For more details see the following and STEP 2 in particular.
https://forums.macrumors.com/threads/backup-strategy-optimized-icloud-photo-library-on-mac-and-full-one-on-external-ssd.2351777/?post=31738760#post-31738760

Glenn Fleishman

“rajs” advice is good. I tell people the same thing all the time: you have to have a local copy on a Mac that you can back up to your own drives (Time Machine, cloning, whatever) and to a cloud-based highly secure backup server because otherwise you are relying on Apple getting everything perfect for an account you have to pay for continuously. A glitch in payment…heck, what if you wind up in the hospital for 2 months and someone helping out misses updating a credit card at Apple?

1. I often split my large photos lib into small ones that store specific events, such as vacations. I use the app PowerPhotos to split and merge the libraries.

2. Glenn: In my experience, if you stop paying for extra Apple storage space, Apple won't delete your previously stored picture in the cloud. Instead, it'll only prevent you to store any more photos or even allow modifications until you've either paid for the storage again or deleted enough to meet the lower space requirement.

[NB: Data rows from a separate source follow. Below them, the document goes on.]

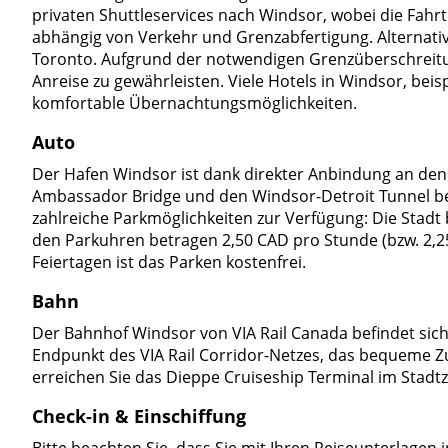
privaten Shuttleservices nach Windsor, wobei die Fah
abhängig von Verkehr und Grenzabfertigung. Alternativ
Toronto. Aufgrund der notwendigen Grenzüberschreitu
Anreise zu gewährleisten. Viele Hotels in Windsor, be
komfortable Übernachtungsmöglichkeiten.
Auto
Der Hafen Windsor ist dank direkter Anbindung an den 
Ambassador Bridge und den Windsor-Detroit Tunnel bes
zahlreiche Parkmöglichkeiten zur Verfügung: Die Stadt
den Parkuhren betragen 2,50 CAD pro Stunde (bzw. 2,25
Feiertagen ist das Parken kostenfrei.
Bahn
Der Bahnhof Windsor von VIA Rail Canada befindet sich 
Endpunkt des VIA Rail Corridor-Netzes, das bequeme 
erreichen Sie das Dieppe Cruiseship Terminal im Stadt
Check-in & Einschiffung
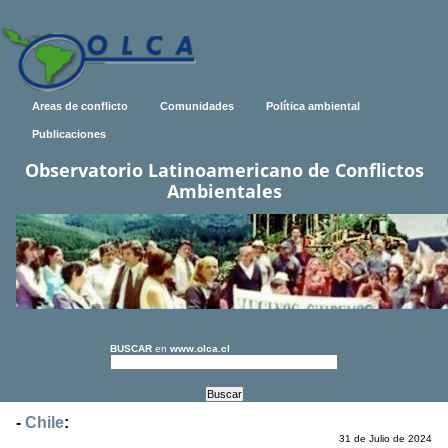
Areas de conflicto
Comunidades
Política ambiental
Publicaciones
Observatorio Latinoamericano de Conflictos
Ambientales
BUSCAR
en
www.olca.cl
-
Chile
:
31 de Julio de 2024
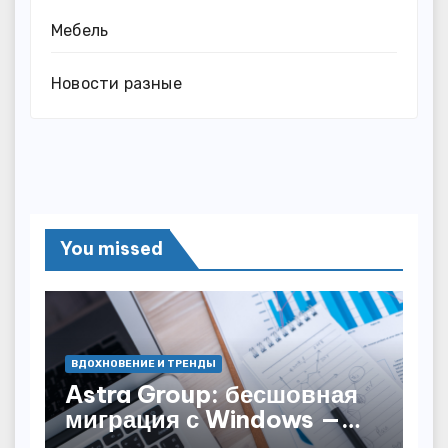
Мебель
Новости разные
You missed
ВДОХНОВЕНИЕ И ТРЕНДЫ
Astra Group: бесшовная
миграция с Windows —
как сохранить бизнес-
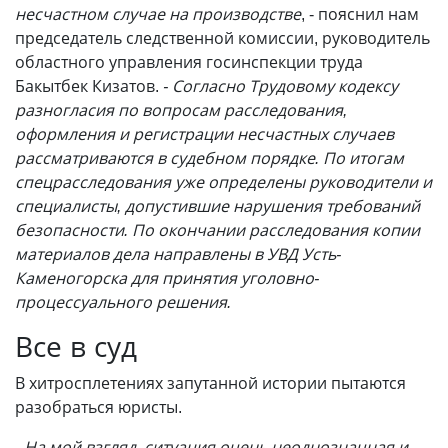
несчастном случае на производстве
, - пояснил нам
председатель следственной комиссии, руководитель
областного управления госинспекции труда
Бакытбек Кизатов.
- Согласно Трудовому кодексу
разногласия по вопросам расследования,
оформления и регистрации несчастных случаев
рассматриваются в судебном порядке. По итогам
спецрасследования уже определены руководители и
специалисты, допустившие нарушения требований
безопасности. По окончании расследования копии
материалов дела направлены в УВД Усть-
Каменогорска для принятия уголовно-
процессуального решения.
Все в суд
В хитросплетениях запутанной истории пытаются
разобраться юристы.
- На мой взгляд, ситуация очень неоднозначная и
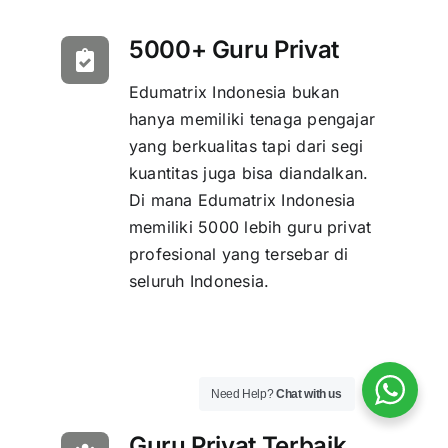
5000+ Guru Privat
Edumatrix Indonesia bukan
hanya memiliki tenaga pengajar
yang berkualitas tapi dari segi
kuantitas juga bisa diandalkan.
Di mana Edumatrix Indonesia
memiliki 5000 lebih guru privat
profesional yang tersebar di
seluruh Indonesia.
Need Help?
Chat with us
Guru Privat Terbaik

My friend ran into an ugly situation with this, though: She had optimized storage enabled, so that the orignals were only in the cloud, then she stopped paying for extra cloud space. Now she can't even download all the originals to her Mac for some reason. I appears that she must pay for the space again in order to get her pics back. Here, Apple apparently holds her pictures hostage, and illegally, in my opinion.

For anyone else looking to find what exactly which pictures missing from local storage but iCloud believes it has them - you can utilize osxphotos [ https://github.com/RhetTbull/osxphotos ] to have it detail out exactly what is missing via the following command (once you've installed osxphotos)

osxphotos query --missing > missing_photoandvideo_listing.csv

There are many other potential queries you can also run. Quite a powerful tool to dig into your Photos Library.